The present study also revealed that Y-931, as well as clozapine, antagonized the social deficits induced by dizocilpine at doses similar to those which exhibit their neuroprotective action whereas this was not observed for the other antipsychotics tested. Interestingly, although olanzapine potently inhibited dizocilpine-induced neurotoxicity, it failed to ameliorate dizocilpine-induced social deficits. One possible explanation is that olanzapine possesses a greater propensity toward causing sedation, as evidenced by decreased spontaneous locomotor activity, which may have interfered with social interaction behaviors in this paradigm. An alternative explanation is that a high affinity for dopamine receptors might interfere with the expression of any beneficial effects that olanzapine may exert through other receptors, in a manner similar to clozapine and Y-931, in reversing dizocilpine-induced social deficits. It should be noted that haloperidol and risperidone, with high affinity for dopamine D2 receptors, also did not reverse the dizocilpine-induced social deficits. Although Y-931 has high affinity for dopamine D2 receptors, it has a four-fold greater affinity for muscarinic receptors compared with olanzapine, which might confer the greater potency of Y-931 against dizocilpine-induced effects. This postulation is supported by the fact that only Y-931 and clozapine shared the property of displaying activity against dizocilpine-induced neurotoxicity and social deficits at much lower doses than those displaying activity against apomorphine-induced hyperactivity. The difference in efficacy in restoring dizocilpine-induced abnormalities should be further investigated.

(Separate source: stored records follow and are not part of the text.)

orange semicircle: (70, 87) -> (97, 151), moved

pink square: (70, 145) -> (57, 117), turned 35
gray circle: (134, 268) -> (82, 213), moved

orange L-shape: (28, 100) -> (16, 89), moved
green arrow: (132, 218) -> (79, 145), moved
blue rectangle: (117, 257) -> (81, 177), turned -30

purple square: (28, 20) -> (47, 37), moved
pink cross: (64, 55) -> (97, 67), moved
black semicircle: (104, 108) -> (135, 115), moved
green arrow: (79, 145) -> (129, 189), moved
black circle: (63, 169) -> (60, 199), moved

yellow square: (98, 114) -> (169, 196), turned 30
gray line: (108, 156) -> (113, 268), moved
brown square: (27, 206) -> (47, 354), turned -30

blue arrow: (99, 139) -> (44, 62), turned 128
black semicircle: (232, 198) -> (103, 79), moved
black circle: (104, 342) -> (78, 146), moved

In conclusion, the present study suggests the possible atypical antipsychotic property of Y-931. Y-931 was active in conventional tests indicative of potential antipsychotic activity such as inhibition of apomorphine-induced hyperactivity and suppression of CAR but was devoid of the cataleptogenic potential. Furthermore, Y-931 was indicated to possess a potent ability to ameliorate the NMDA receptor hypofunction in models such as dizocilpine-induced neurotoxicity and social deficits. These results demonstrate that the overall neuropharmacological profile of Y-931 closely resembles that of clozapine, especially within the animal models of NMDA receptor hypofunction, which suggests that Y-931 may possess a distinctive and promising profile for the improved treatment of schizophrenia with a low risk of EPS.